Posted on 1/27/20 at 11:26 am to KosmoCramer
quote:
How do you know you're hovering?
Airspeed and altitude.
Posted on 1/27/20 at 11:26 am to Street Hawk
It would seem like the #1 rule of flying a helicopter is Don’t crash into a mountain.
Posted on 1/27/20 at 11:27 am to LSUintheNW
quote:
Back to Google
controlled flight into terrain
Posted on 1/27/20 at 11:27 am to KosmoCramer
quote:
Yes certainly.
Ok then....so why couldn't he hover?
Posted on 1/27/20 at 11:27 am to Slingin Pickle
quote:
Instruments
Clearly not in this case.
Posted on 1/27/20 at 11:29 am to LSUintheNW
I get a plane pilot getting disoriented and they have to continue moving forward. I just don't get a helicopter pilot doing that. Seems like you should have some training where you practice being disoriented and use the instruments to get to a hover?
Posted on 1/27/20 at 11:29 am to LSUintheNW
quote:
Ok then....so why couldn't he hover?
Get disoriented and not look at the proper instruments and go through corrective protocol.
Posted on 1/27/20 at 11:30 am to Slingin Pickle
Posted on 1/27/20 at 11:31 am to baldona
quote:
I just don't get a helicopter pilot doing that. Seems like you should have some training where you practice being disoriented and use the instruments to get to a hover?
You would think.
Posted on 1/27/20 at 11:31 am to KosmoCramer
quote:
Get disoriented and not look at the proper instruments and go through corrective protocol.
Here's what I don't understand, you are either IFR trained or not. How can one pass IFR and still get disoriented in a helicopter and crash? Its one thing to know how to do it its another to be competent to do it when the shite hits the fan, and its seems like the reality is a lot of these private planes they are trained but not actually competent. I guess that's why commercial requires 2 pilots so you have a back up.
But if there's only 1 pilot, their arses should be grounded in any conditions remotely requiring IFR then and this was certainly the case?
Posted on 1/27/20 at 11:32 am to baldona
quote:
I get a plane pilot getting disoriented and they have to continue moving forward. I just don't get a helicopter pilot doing that. Seems like you should have some training where you practice being disoriented and use the instruments to get to a hover?

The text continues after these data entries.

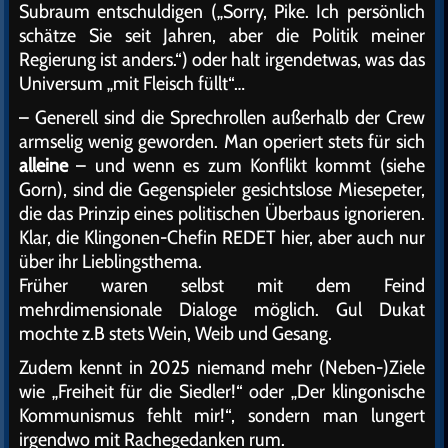
Subraum entschuldigen („Sorry, Pike. Ich persönlich
schätze Sie seit Jahren, aber die Politik meiner
Regierung ist anders.“) oder halt irgendetwas, was das
Universum „mit Fleisch füllt“…
– Generell sind die Sprechrollen außerhalb der Crew
armselig wenig geworden. Man operiert stets für sich
alleine
– und wenn es zum Konflikt kommt (siehe
Gorn), sind die Gegenspieler gesichtslose Miesepeter,
die das Prinzip eines politischen Überbaus ignorieren.
Klar, die Klingonen-Chefin REDET hier, aber auch nur
über ihr Lieblingsthema.
Früher waren selbst mit dem Feind
mehrdimensionale Dialoge möglich. Gul Dukat
mochte z.B stets Wein, Weib und Gesang.
Zudem kennt in 2025 niemand mehr (Neben-)Ziele
wie „Freiheit für die Siedler!“ oder „Der klingonische
Kommunismus fehlt mir!“, sondern man lungert
irgendwo mit Rachegedanken rum.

If he's instrument rated, then yes he had those skills.
How current they are is the question. Even if properly rated and current, how salient were those skills? When things go badly in IMC, they go bad FAST in many cases and it's literally a downward spiral that gets beyond your control.

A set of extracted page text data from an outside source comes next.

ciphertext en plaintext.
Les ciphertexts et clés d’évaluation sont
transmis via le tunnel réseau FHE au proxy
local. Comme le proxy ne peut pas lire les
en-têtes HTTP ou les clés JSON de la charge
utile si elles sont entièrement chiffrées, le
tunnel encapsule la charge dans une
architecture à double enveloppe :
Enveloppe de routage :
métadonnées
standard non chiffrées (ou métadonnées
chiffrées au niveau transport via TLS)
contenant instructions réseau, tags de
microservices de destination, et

Posted on 1/27/20 at 11:33 am to baldona
quote:
you are either IFR trained or not.
yuuuuge difference in being rated v. being proficient and current
Posted on 1/27/20 at 11:33 am to baldona
quote:
But if there's only 1 pilot, their arses should be grounded in any conditions remotely requiring IFR then and this was certainly the case?
Each pilot has their minimums they SHOULD stand by and say "We aren't flying in this" even if they legally can.
Again, this is probably a case of an overconfident pilot and Get-There-Itis.